20. (a) İsa’nın takipçisi olmanın kapsamına neler girer? (b) Gelecek bölümde hangi konu incelenecek?
20 İsa’nın takipçisi olmak, yalnızca onun sözlerini tekrarlamak ve davranışlarını taklit etmek anlamına gelmez. Onun sahip olduğu “zihniyeti” geliştirmeliyiz (Filipililer 2:5). Öyleyse İsa’nın söz ve davranışlarının ardındaki düşünce ve duyguların, Mukaddes Kitapta bizim için anlatılmasına ne kadar minnettar olsak azdır! ‘Mesih’in düşünüşünü’ benimsedikçe, duyarlılığımızı ve şefkatimizi daha çok geliştirebileceğiz; böylece insanlara İsa’nın davrandığı gibi davranabileceğiz (1. Korintoslular 2:16). Gelecek bölümde İsa’nın özellikle takipçilerine hangi yollarla sevgi gösterdiğini inceleyeceğiz.
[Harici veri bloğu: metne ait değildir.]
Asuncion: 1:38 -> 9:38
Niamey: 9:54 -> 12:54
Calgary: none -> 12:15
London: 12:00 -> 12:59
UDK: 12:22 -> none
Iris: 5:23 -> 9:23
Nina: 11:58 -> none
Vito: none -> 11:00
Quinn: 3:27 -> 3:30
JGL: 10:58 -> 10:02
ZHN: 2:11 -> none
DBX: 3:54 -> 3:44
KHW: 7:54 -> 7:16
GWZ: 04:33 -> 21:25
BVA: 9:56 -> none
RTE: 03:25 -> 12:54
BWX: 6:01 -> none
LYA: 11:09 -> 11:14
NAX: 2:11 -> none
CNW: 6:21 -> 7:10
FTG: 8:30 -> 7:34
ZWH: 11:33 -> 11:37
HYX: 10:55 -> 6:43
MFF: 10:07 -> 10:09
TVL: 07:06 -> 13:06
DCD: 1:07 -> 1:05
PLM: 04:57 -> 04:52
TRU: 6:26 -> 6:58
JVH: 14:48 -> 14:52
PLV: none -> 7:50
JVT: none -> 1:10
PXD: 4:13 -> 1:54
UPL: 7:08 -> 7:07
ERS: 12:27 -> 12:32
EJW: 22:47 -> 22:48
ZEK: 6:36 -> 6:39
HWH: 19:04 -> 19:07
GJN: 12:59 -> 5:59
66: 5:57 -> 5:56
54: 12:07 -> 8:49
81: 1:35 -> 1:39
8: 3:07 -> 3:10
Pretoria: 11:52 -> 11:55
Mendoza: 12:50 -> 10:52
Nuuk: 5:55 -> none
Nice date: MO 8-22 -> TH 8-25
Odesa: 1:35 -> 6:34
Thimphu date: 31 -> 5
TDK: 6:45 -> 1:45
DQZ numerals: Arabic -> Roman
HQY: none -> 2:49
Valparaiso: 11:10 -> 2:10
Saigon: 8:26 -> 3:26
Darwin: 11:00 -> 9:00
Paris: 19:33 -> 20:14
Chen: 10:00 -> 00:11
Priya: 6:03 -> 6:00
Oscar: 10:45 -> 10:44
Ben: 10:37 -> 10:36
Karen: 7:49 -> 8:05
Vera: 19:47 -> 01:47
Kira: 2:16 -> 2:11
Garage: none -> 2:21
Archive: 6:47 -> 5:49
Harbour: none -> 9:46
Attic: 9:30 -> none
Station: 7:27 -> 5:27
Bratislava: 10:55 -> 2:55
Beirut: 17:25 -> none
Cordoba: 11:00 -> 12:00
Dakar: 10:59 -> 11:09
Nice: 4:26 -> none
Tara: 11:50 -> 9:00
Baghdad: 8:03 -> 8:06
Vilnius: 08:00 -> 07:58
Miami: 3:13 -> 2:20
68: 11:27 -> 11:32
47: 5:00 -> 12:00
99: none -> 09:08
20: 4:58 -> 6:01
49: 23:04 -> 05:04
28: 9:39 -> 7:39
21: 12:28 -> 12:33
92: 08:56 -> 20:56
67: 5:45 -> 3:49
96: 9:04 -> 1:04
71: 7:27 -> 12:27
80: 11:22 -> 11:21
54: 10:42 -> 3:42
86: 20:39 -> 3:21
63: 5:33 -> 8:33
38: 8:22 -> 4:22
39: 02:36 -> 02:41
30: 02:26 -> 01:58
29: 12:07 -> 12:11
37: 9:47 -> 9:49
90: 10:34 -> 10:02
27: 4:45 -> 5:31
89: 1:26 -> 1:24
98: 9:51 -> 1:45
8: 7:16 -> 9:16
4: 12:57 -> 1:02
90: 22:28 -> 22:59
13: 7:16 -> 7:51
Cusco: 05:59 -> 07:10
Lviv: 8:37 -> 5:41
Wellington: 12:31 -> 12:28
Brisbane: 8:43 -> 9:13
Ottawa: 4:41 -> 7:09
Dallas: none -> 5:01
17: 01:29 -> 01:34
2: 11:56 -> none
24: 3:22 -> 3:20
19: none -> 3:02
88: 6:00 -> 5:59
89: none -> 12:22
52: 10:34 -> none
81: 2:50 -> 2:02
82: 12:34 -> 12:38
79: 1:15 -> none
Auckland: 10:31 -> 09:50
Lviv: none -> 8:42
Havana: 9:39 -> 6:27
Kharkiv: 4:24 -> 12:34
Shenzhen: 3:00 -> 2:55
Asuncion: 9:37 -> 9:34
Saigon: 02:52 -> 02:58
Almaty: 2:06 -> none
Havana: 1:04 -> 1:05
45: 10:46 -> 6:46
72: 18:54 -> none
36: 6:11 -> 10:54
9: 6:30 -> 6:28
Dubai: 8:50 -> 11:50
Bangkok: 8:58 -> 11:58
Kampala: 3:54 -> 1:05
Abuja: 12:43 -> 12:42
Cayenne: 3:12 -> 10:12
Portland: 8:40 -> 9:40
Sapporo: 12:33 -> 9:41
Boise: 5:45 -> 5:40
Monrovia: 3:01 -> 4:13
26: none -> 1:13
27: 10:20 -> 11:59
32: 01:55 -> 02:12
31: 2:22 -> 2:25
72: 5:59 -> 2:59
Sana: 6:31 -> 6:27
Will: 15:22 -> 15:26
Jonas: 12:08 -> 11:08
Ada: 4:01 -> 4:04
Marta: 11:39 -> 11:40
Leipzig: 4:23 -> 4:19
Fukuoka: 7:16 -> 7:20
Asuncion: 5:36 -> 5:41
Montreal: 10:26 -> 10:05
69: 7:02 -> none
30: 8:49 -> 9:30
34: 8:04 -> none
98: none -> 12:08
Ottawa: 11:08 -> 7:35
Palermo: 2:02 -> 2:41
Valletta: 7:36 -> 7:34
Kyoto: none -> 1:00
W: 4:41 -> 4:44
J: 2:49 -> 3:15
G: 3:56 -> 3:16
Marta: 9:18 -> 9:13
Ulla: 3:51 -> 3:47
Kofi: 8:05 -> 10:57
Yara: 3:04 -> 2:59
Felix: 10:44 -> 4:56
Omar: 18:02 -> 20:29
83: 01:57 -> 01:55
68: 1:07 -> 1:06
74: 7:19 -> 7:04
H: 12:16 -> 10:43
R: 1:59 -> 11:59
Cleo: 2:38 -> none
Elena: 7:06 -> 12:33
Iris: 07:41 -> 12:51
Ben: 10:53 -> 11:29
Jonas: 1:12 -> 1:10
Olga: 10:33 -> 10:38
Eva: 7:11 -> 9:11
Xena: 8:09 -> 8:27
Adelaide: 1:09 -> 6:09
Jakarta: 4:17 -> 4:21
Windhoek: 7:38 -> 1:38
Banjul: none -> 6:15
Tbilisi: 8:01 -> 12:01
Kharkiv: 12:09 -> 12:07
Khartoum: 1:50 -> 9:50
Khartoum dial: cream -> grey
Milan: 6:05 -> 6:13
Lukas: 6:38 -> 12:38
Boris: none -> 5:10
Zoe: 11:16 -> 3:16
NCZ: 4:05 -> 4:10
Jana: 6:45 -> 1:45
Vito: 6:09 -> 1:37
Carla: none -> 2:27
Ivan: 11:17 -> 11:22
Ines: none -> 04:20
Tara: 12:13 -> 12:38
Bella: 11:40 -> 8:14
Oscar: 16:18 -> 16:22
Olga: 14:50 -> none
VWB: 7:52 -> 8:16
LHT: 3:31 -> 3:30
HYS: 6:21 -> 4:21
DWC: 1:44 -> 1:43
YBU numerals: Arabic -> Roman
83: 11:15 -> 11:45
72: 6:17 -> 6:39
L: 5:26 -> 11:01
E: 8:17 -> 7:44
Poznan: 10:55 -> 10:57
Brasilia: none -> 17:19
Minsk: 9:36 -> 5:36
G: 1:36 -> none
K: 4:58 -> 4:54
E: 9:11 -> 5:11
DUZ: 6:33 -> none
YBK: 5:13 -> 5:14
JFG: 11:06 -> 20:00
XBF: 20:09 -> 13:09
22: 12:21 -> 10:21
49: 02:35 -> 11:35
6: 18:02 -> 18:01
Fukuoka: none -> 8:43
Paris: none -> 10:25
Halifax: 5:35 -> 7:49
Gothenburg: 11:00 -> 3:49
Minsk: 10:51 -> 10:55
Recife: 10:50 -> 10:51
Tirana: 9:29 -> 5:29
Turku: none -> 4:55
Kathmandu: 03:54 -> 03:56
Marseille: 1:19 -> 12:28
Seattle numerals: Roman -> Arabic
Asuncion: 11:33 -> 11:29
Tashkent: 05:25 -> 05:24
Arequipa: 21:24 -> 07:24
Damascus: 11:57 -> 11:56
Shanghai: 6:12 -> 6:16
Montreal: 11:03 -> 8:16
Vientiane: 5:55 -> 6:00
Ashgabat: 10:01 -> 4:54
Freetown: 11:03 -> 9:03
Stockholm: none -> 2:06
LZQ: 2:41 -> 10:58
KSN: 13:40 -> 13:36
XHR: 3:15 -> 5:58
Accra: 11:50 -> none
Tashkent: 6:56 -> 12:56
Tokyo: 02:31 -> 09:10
a “Acıyarak” diye tercüme edilen sözcüğün, Yunancada şefkat duygusu için kullanılan en etkili sözcüklerden biri olduğu söyleniyor. Bir başvuru kitabı bu sözcükle, “yalnızca acıya duygudaş olmanın değil, o acıyı hafifletmek ve dindirmek için büyük bir arzu duymanın da” ifade edildiğini belirtiyor.
b “Duygudaş” olarak tercüme edilen Yunanca sıfat, temelde “beraber acı çeken” anlamına gelir.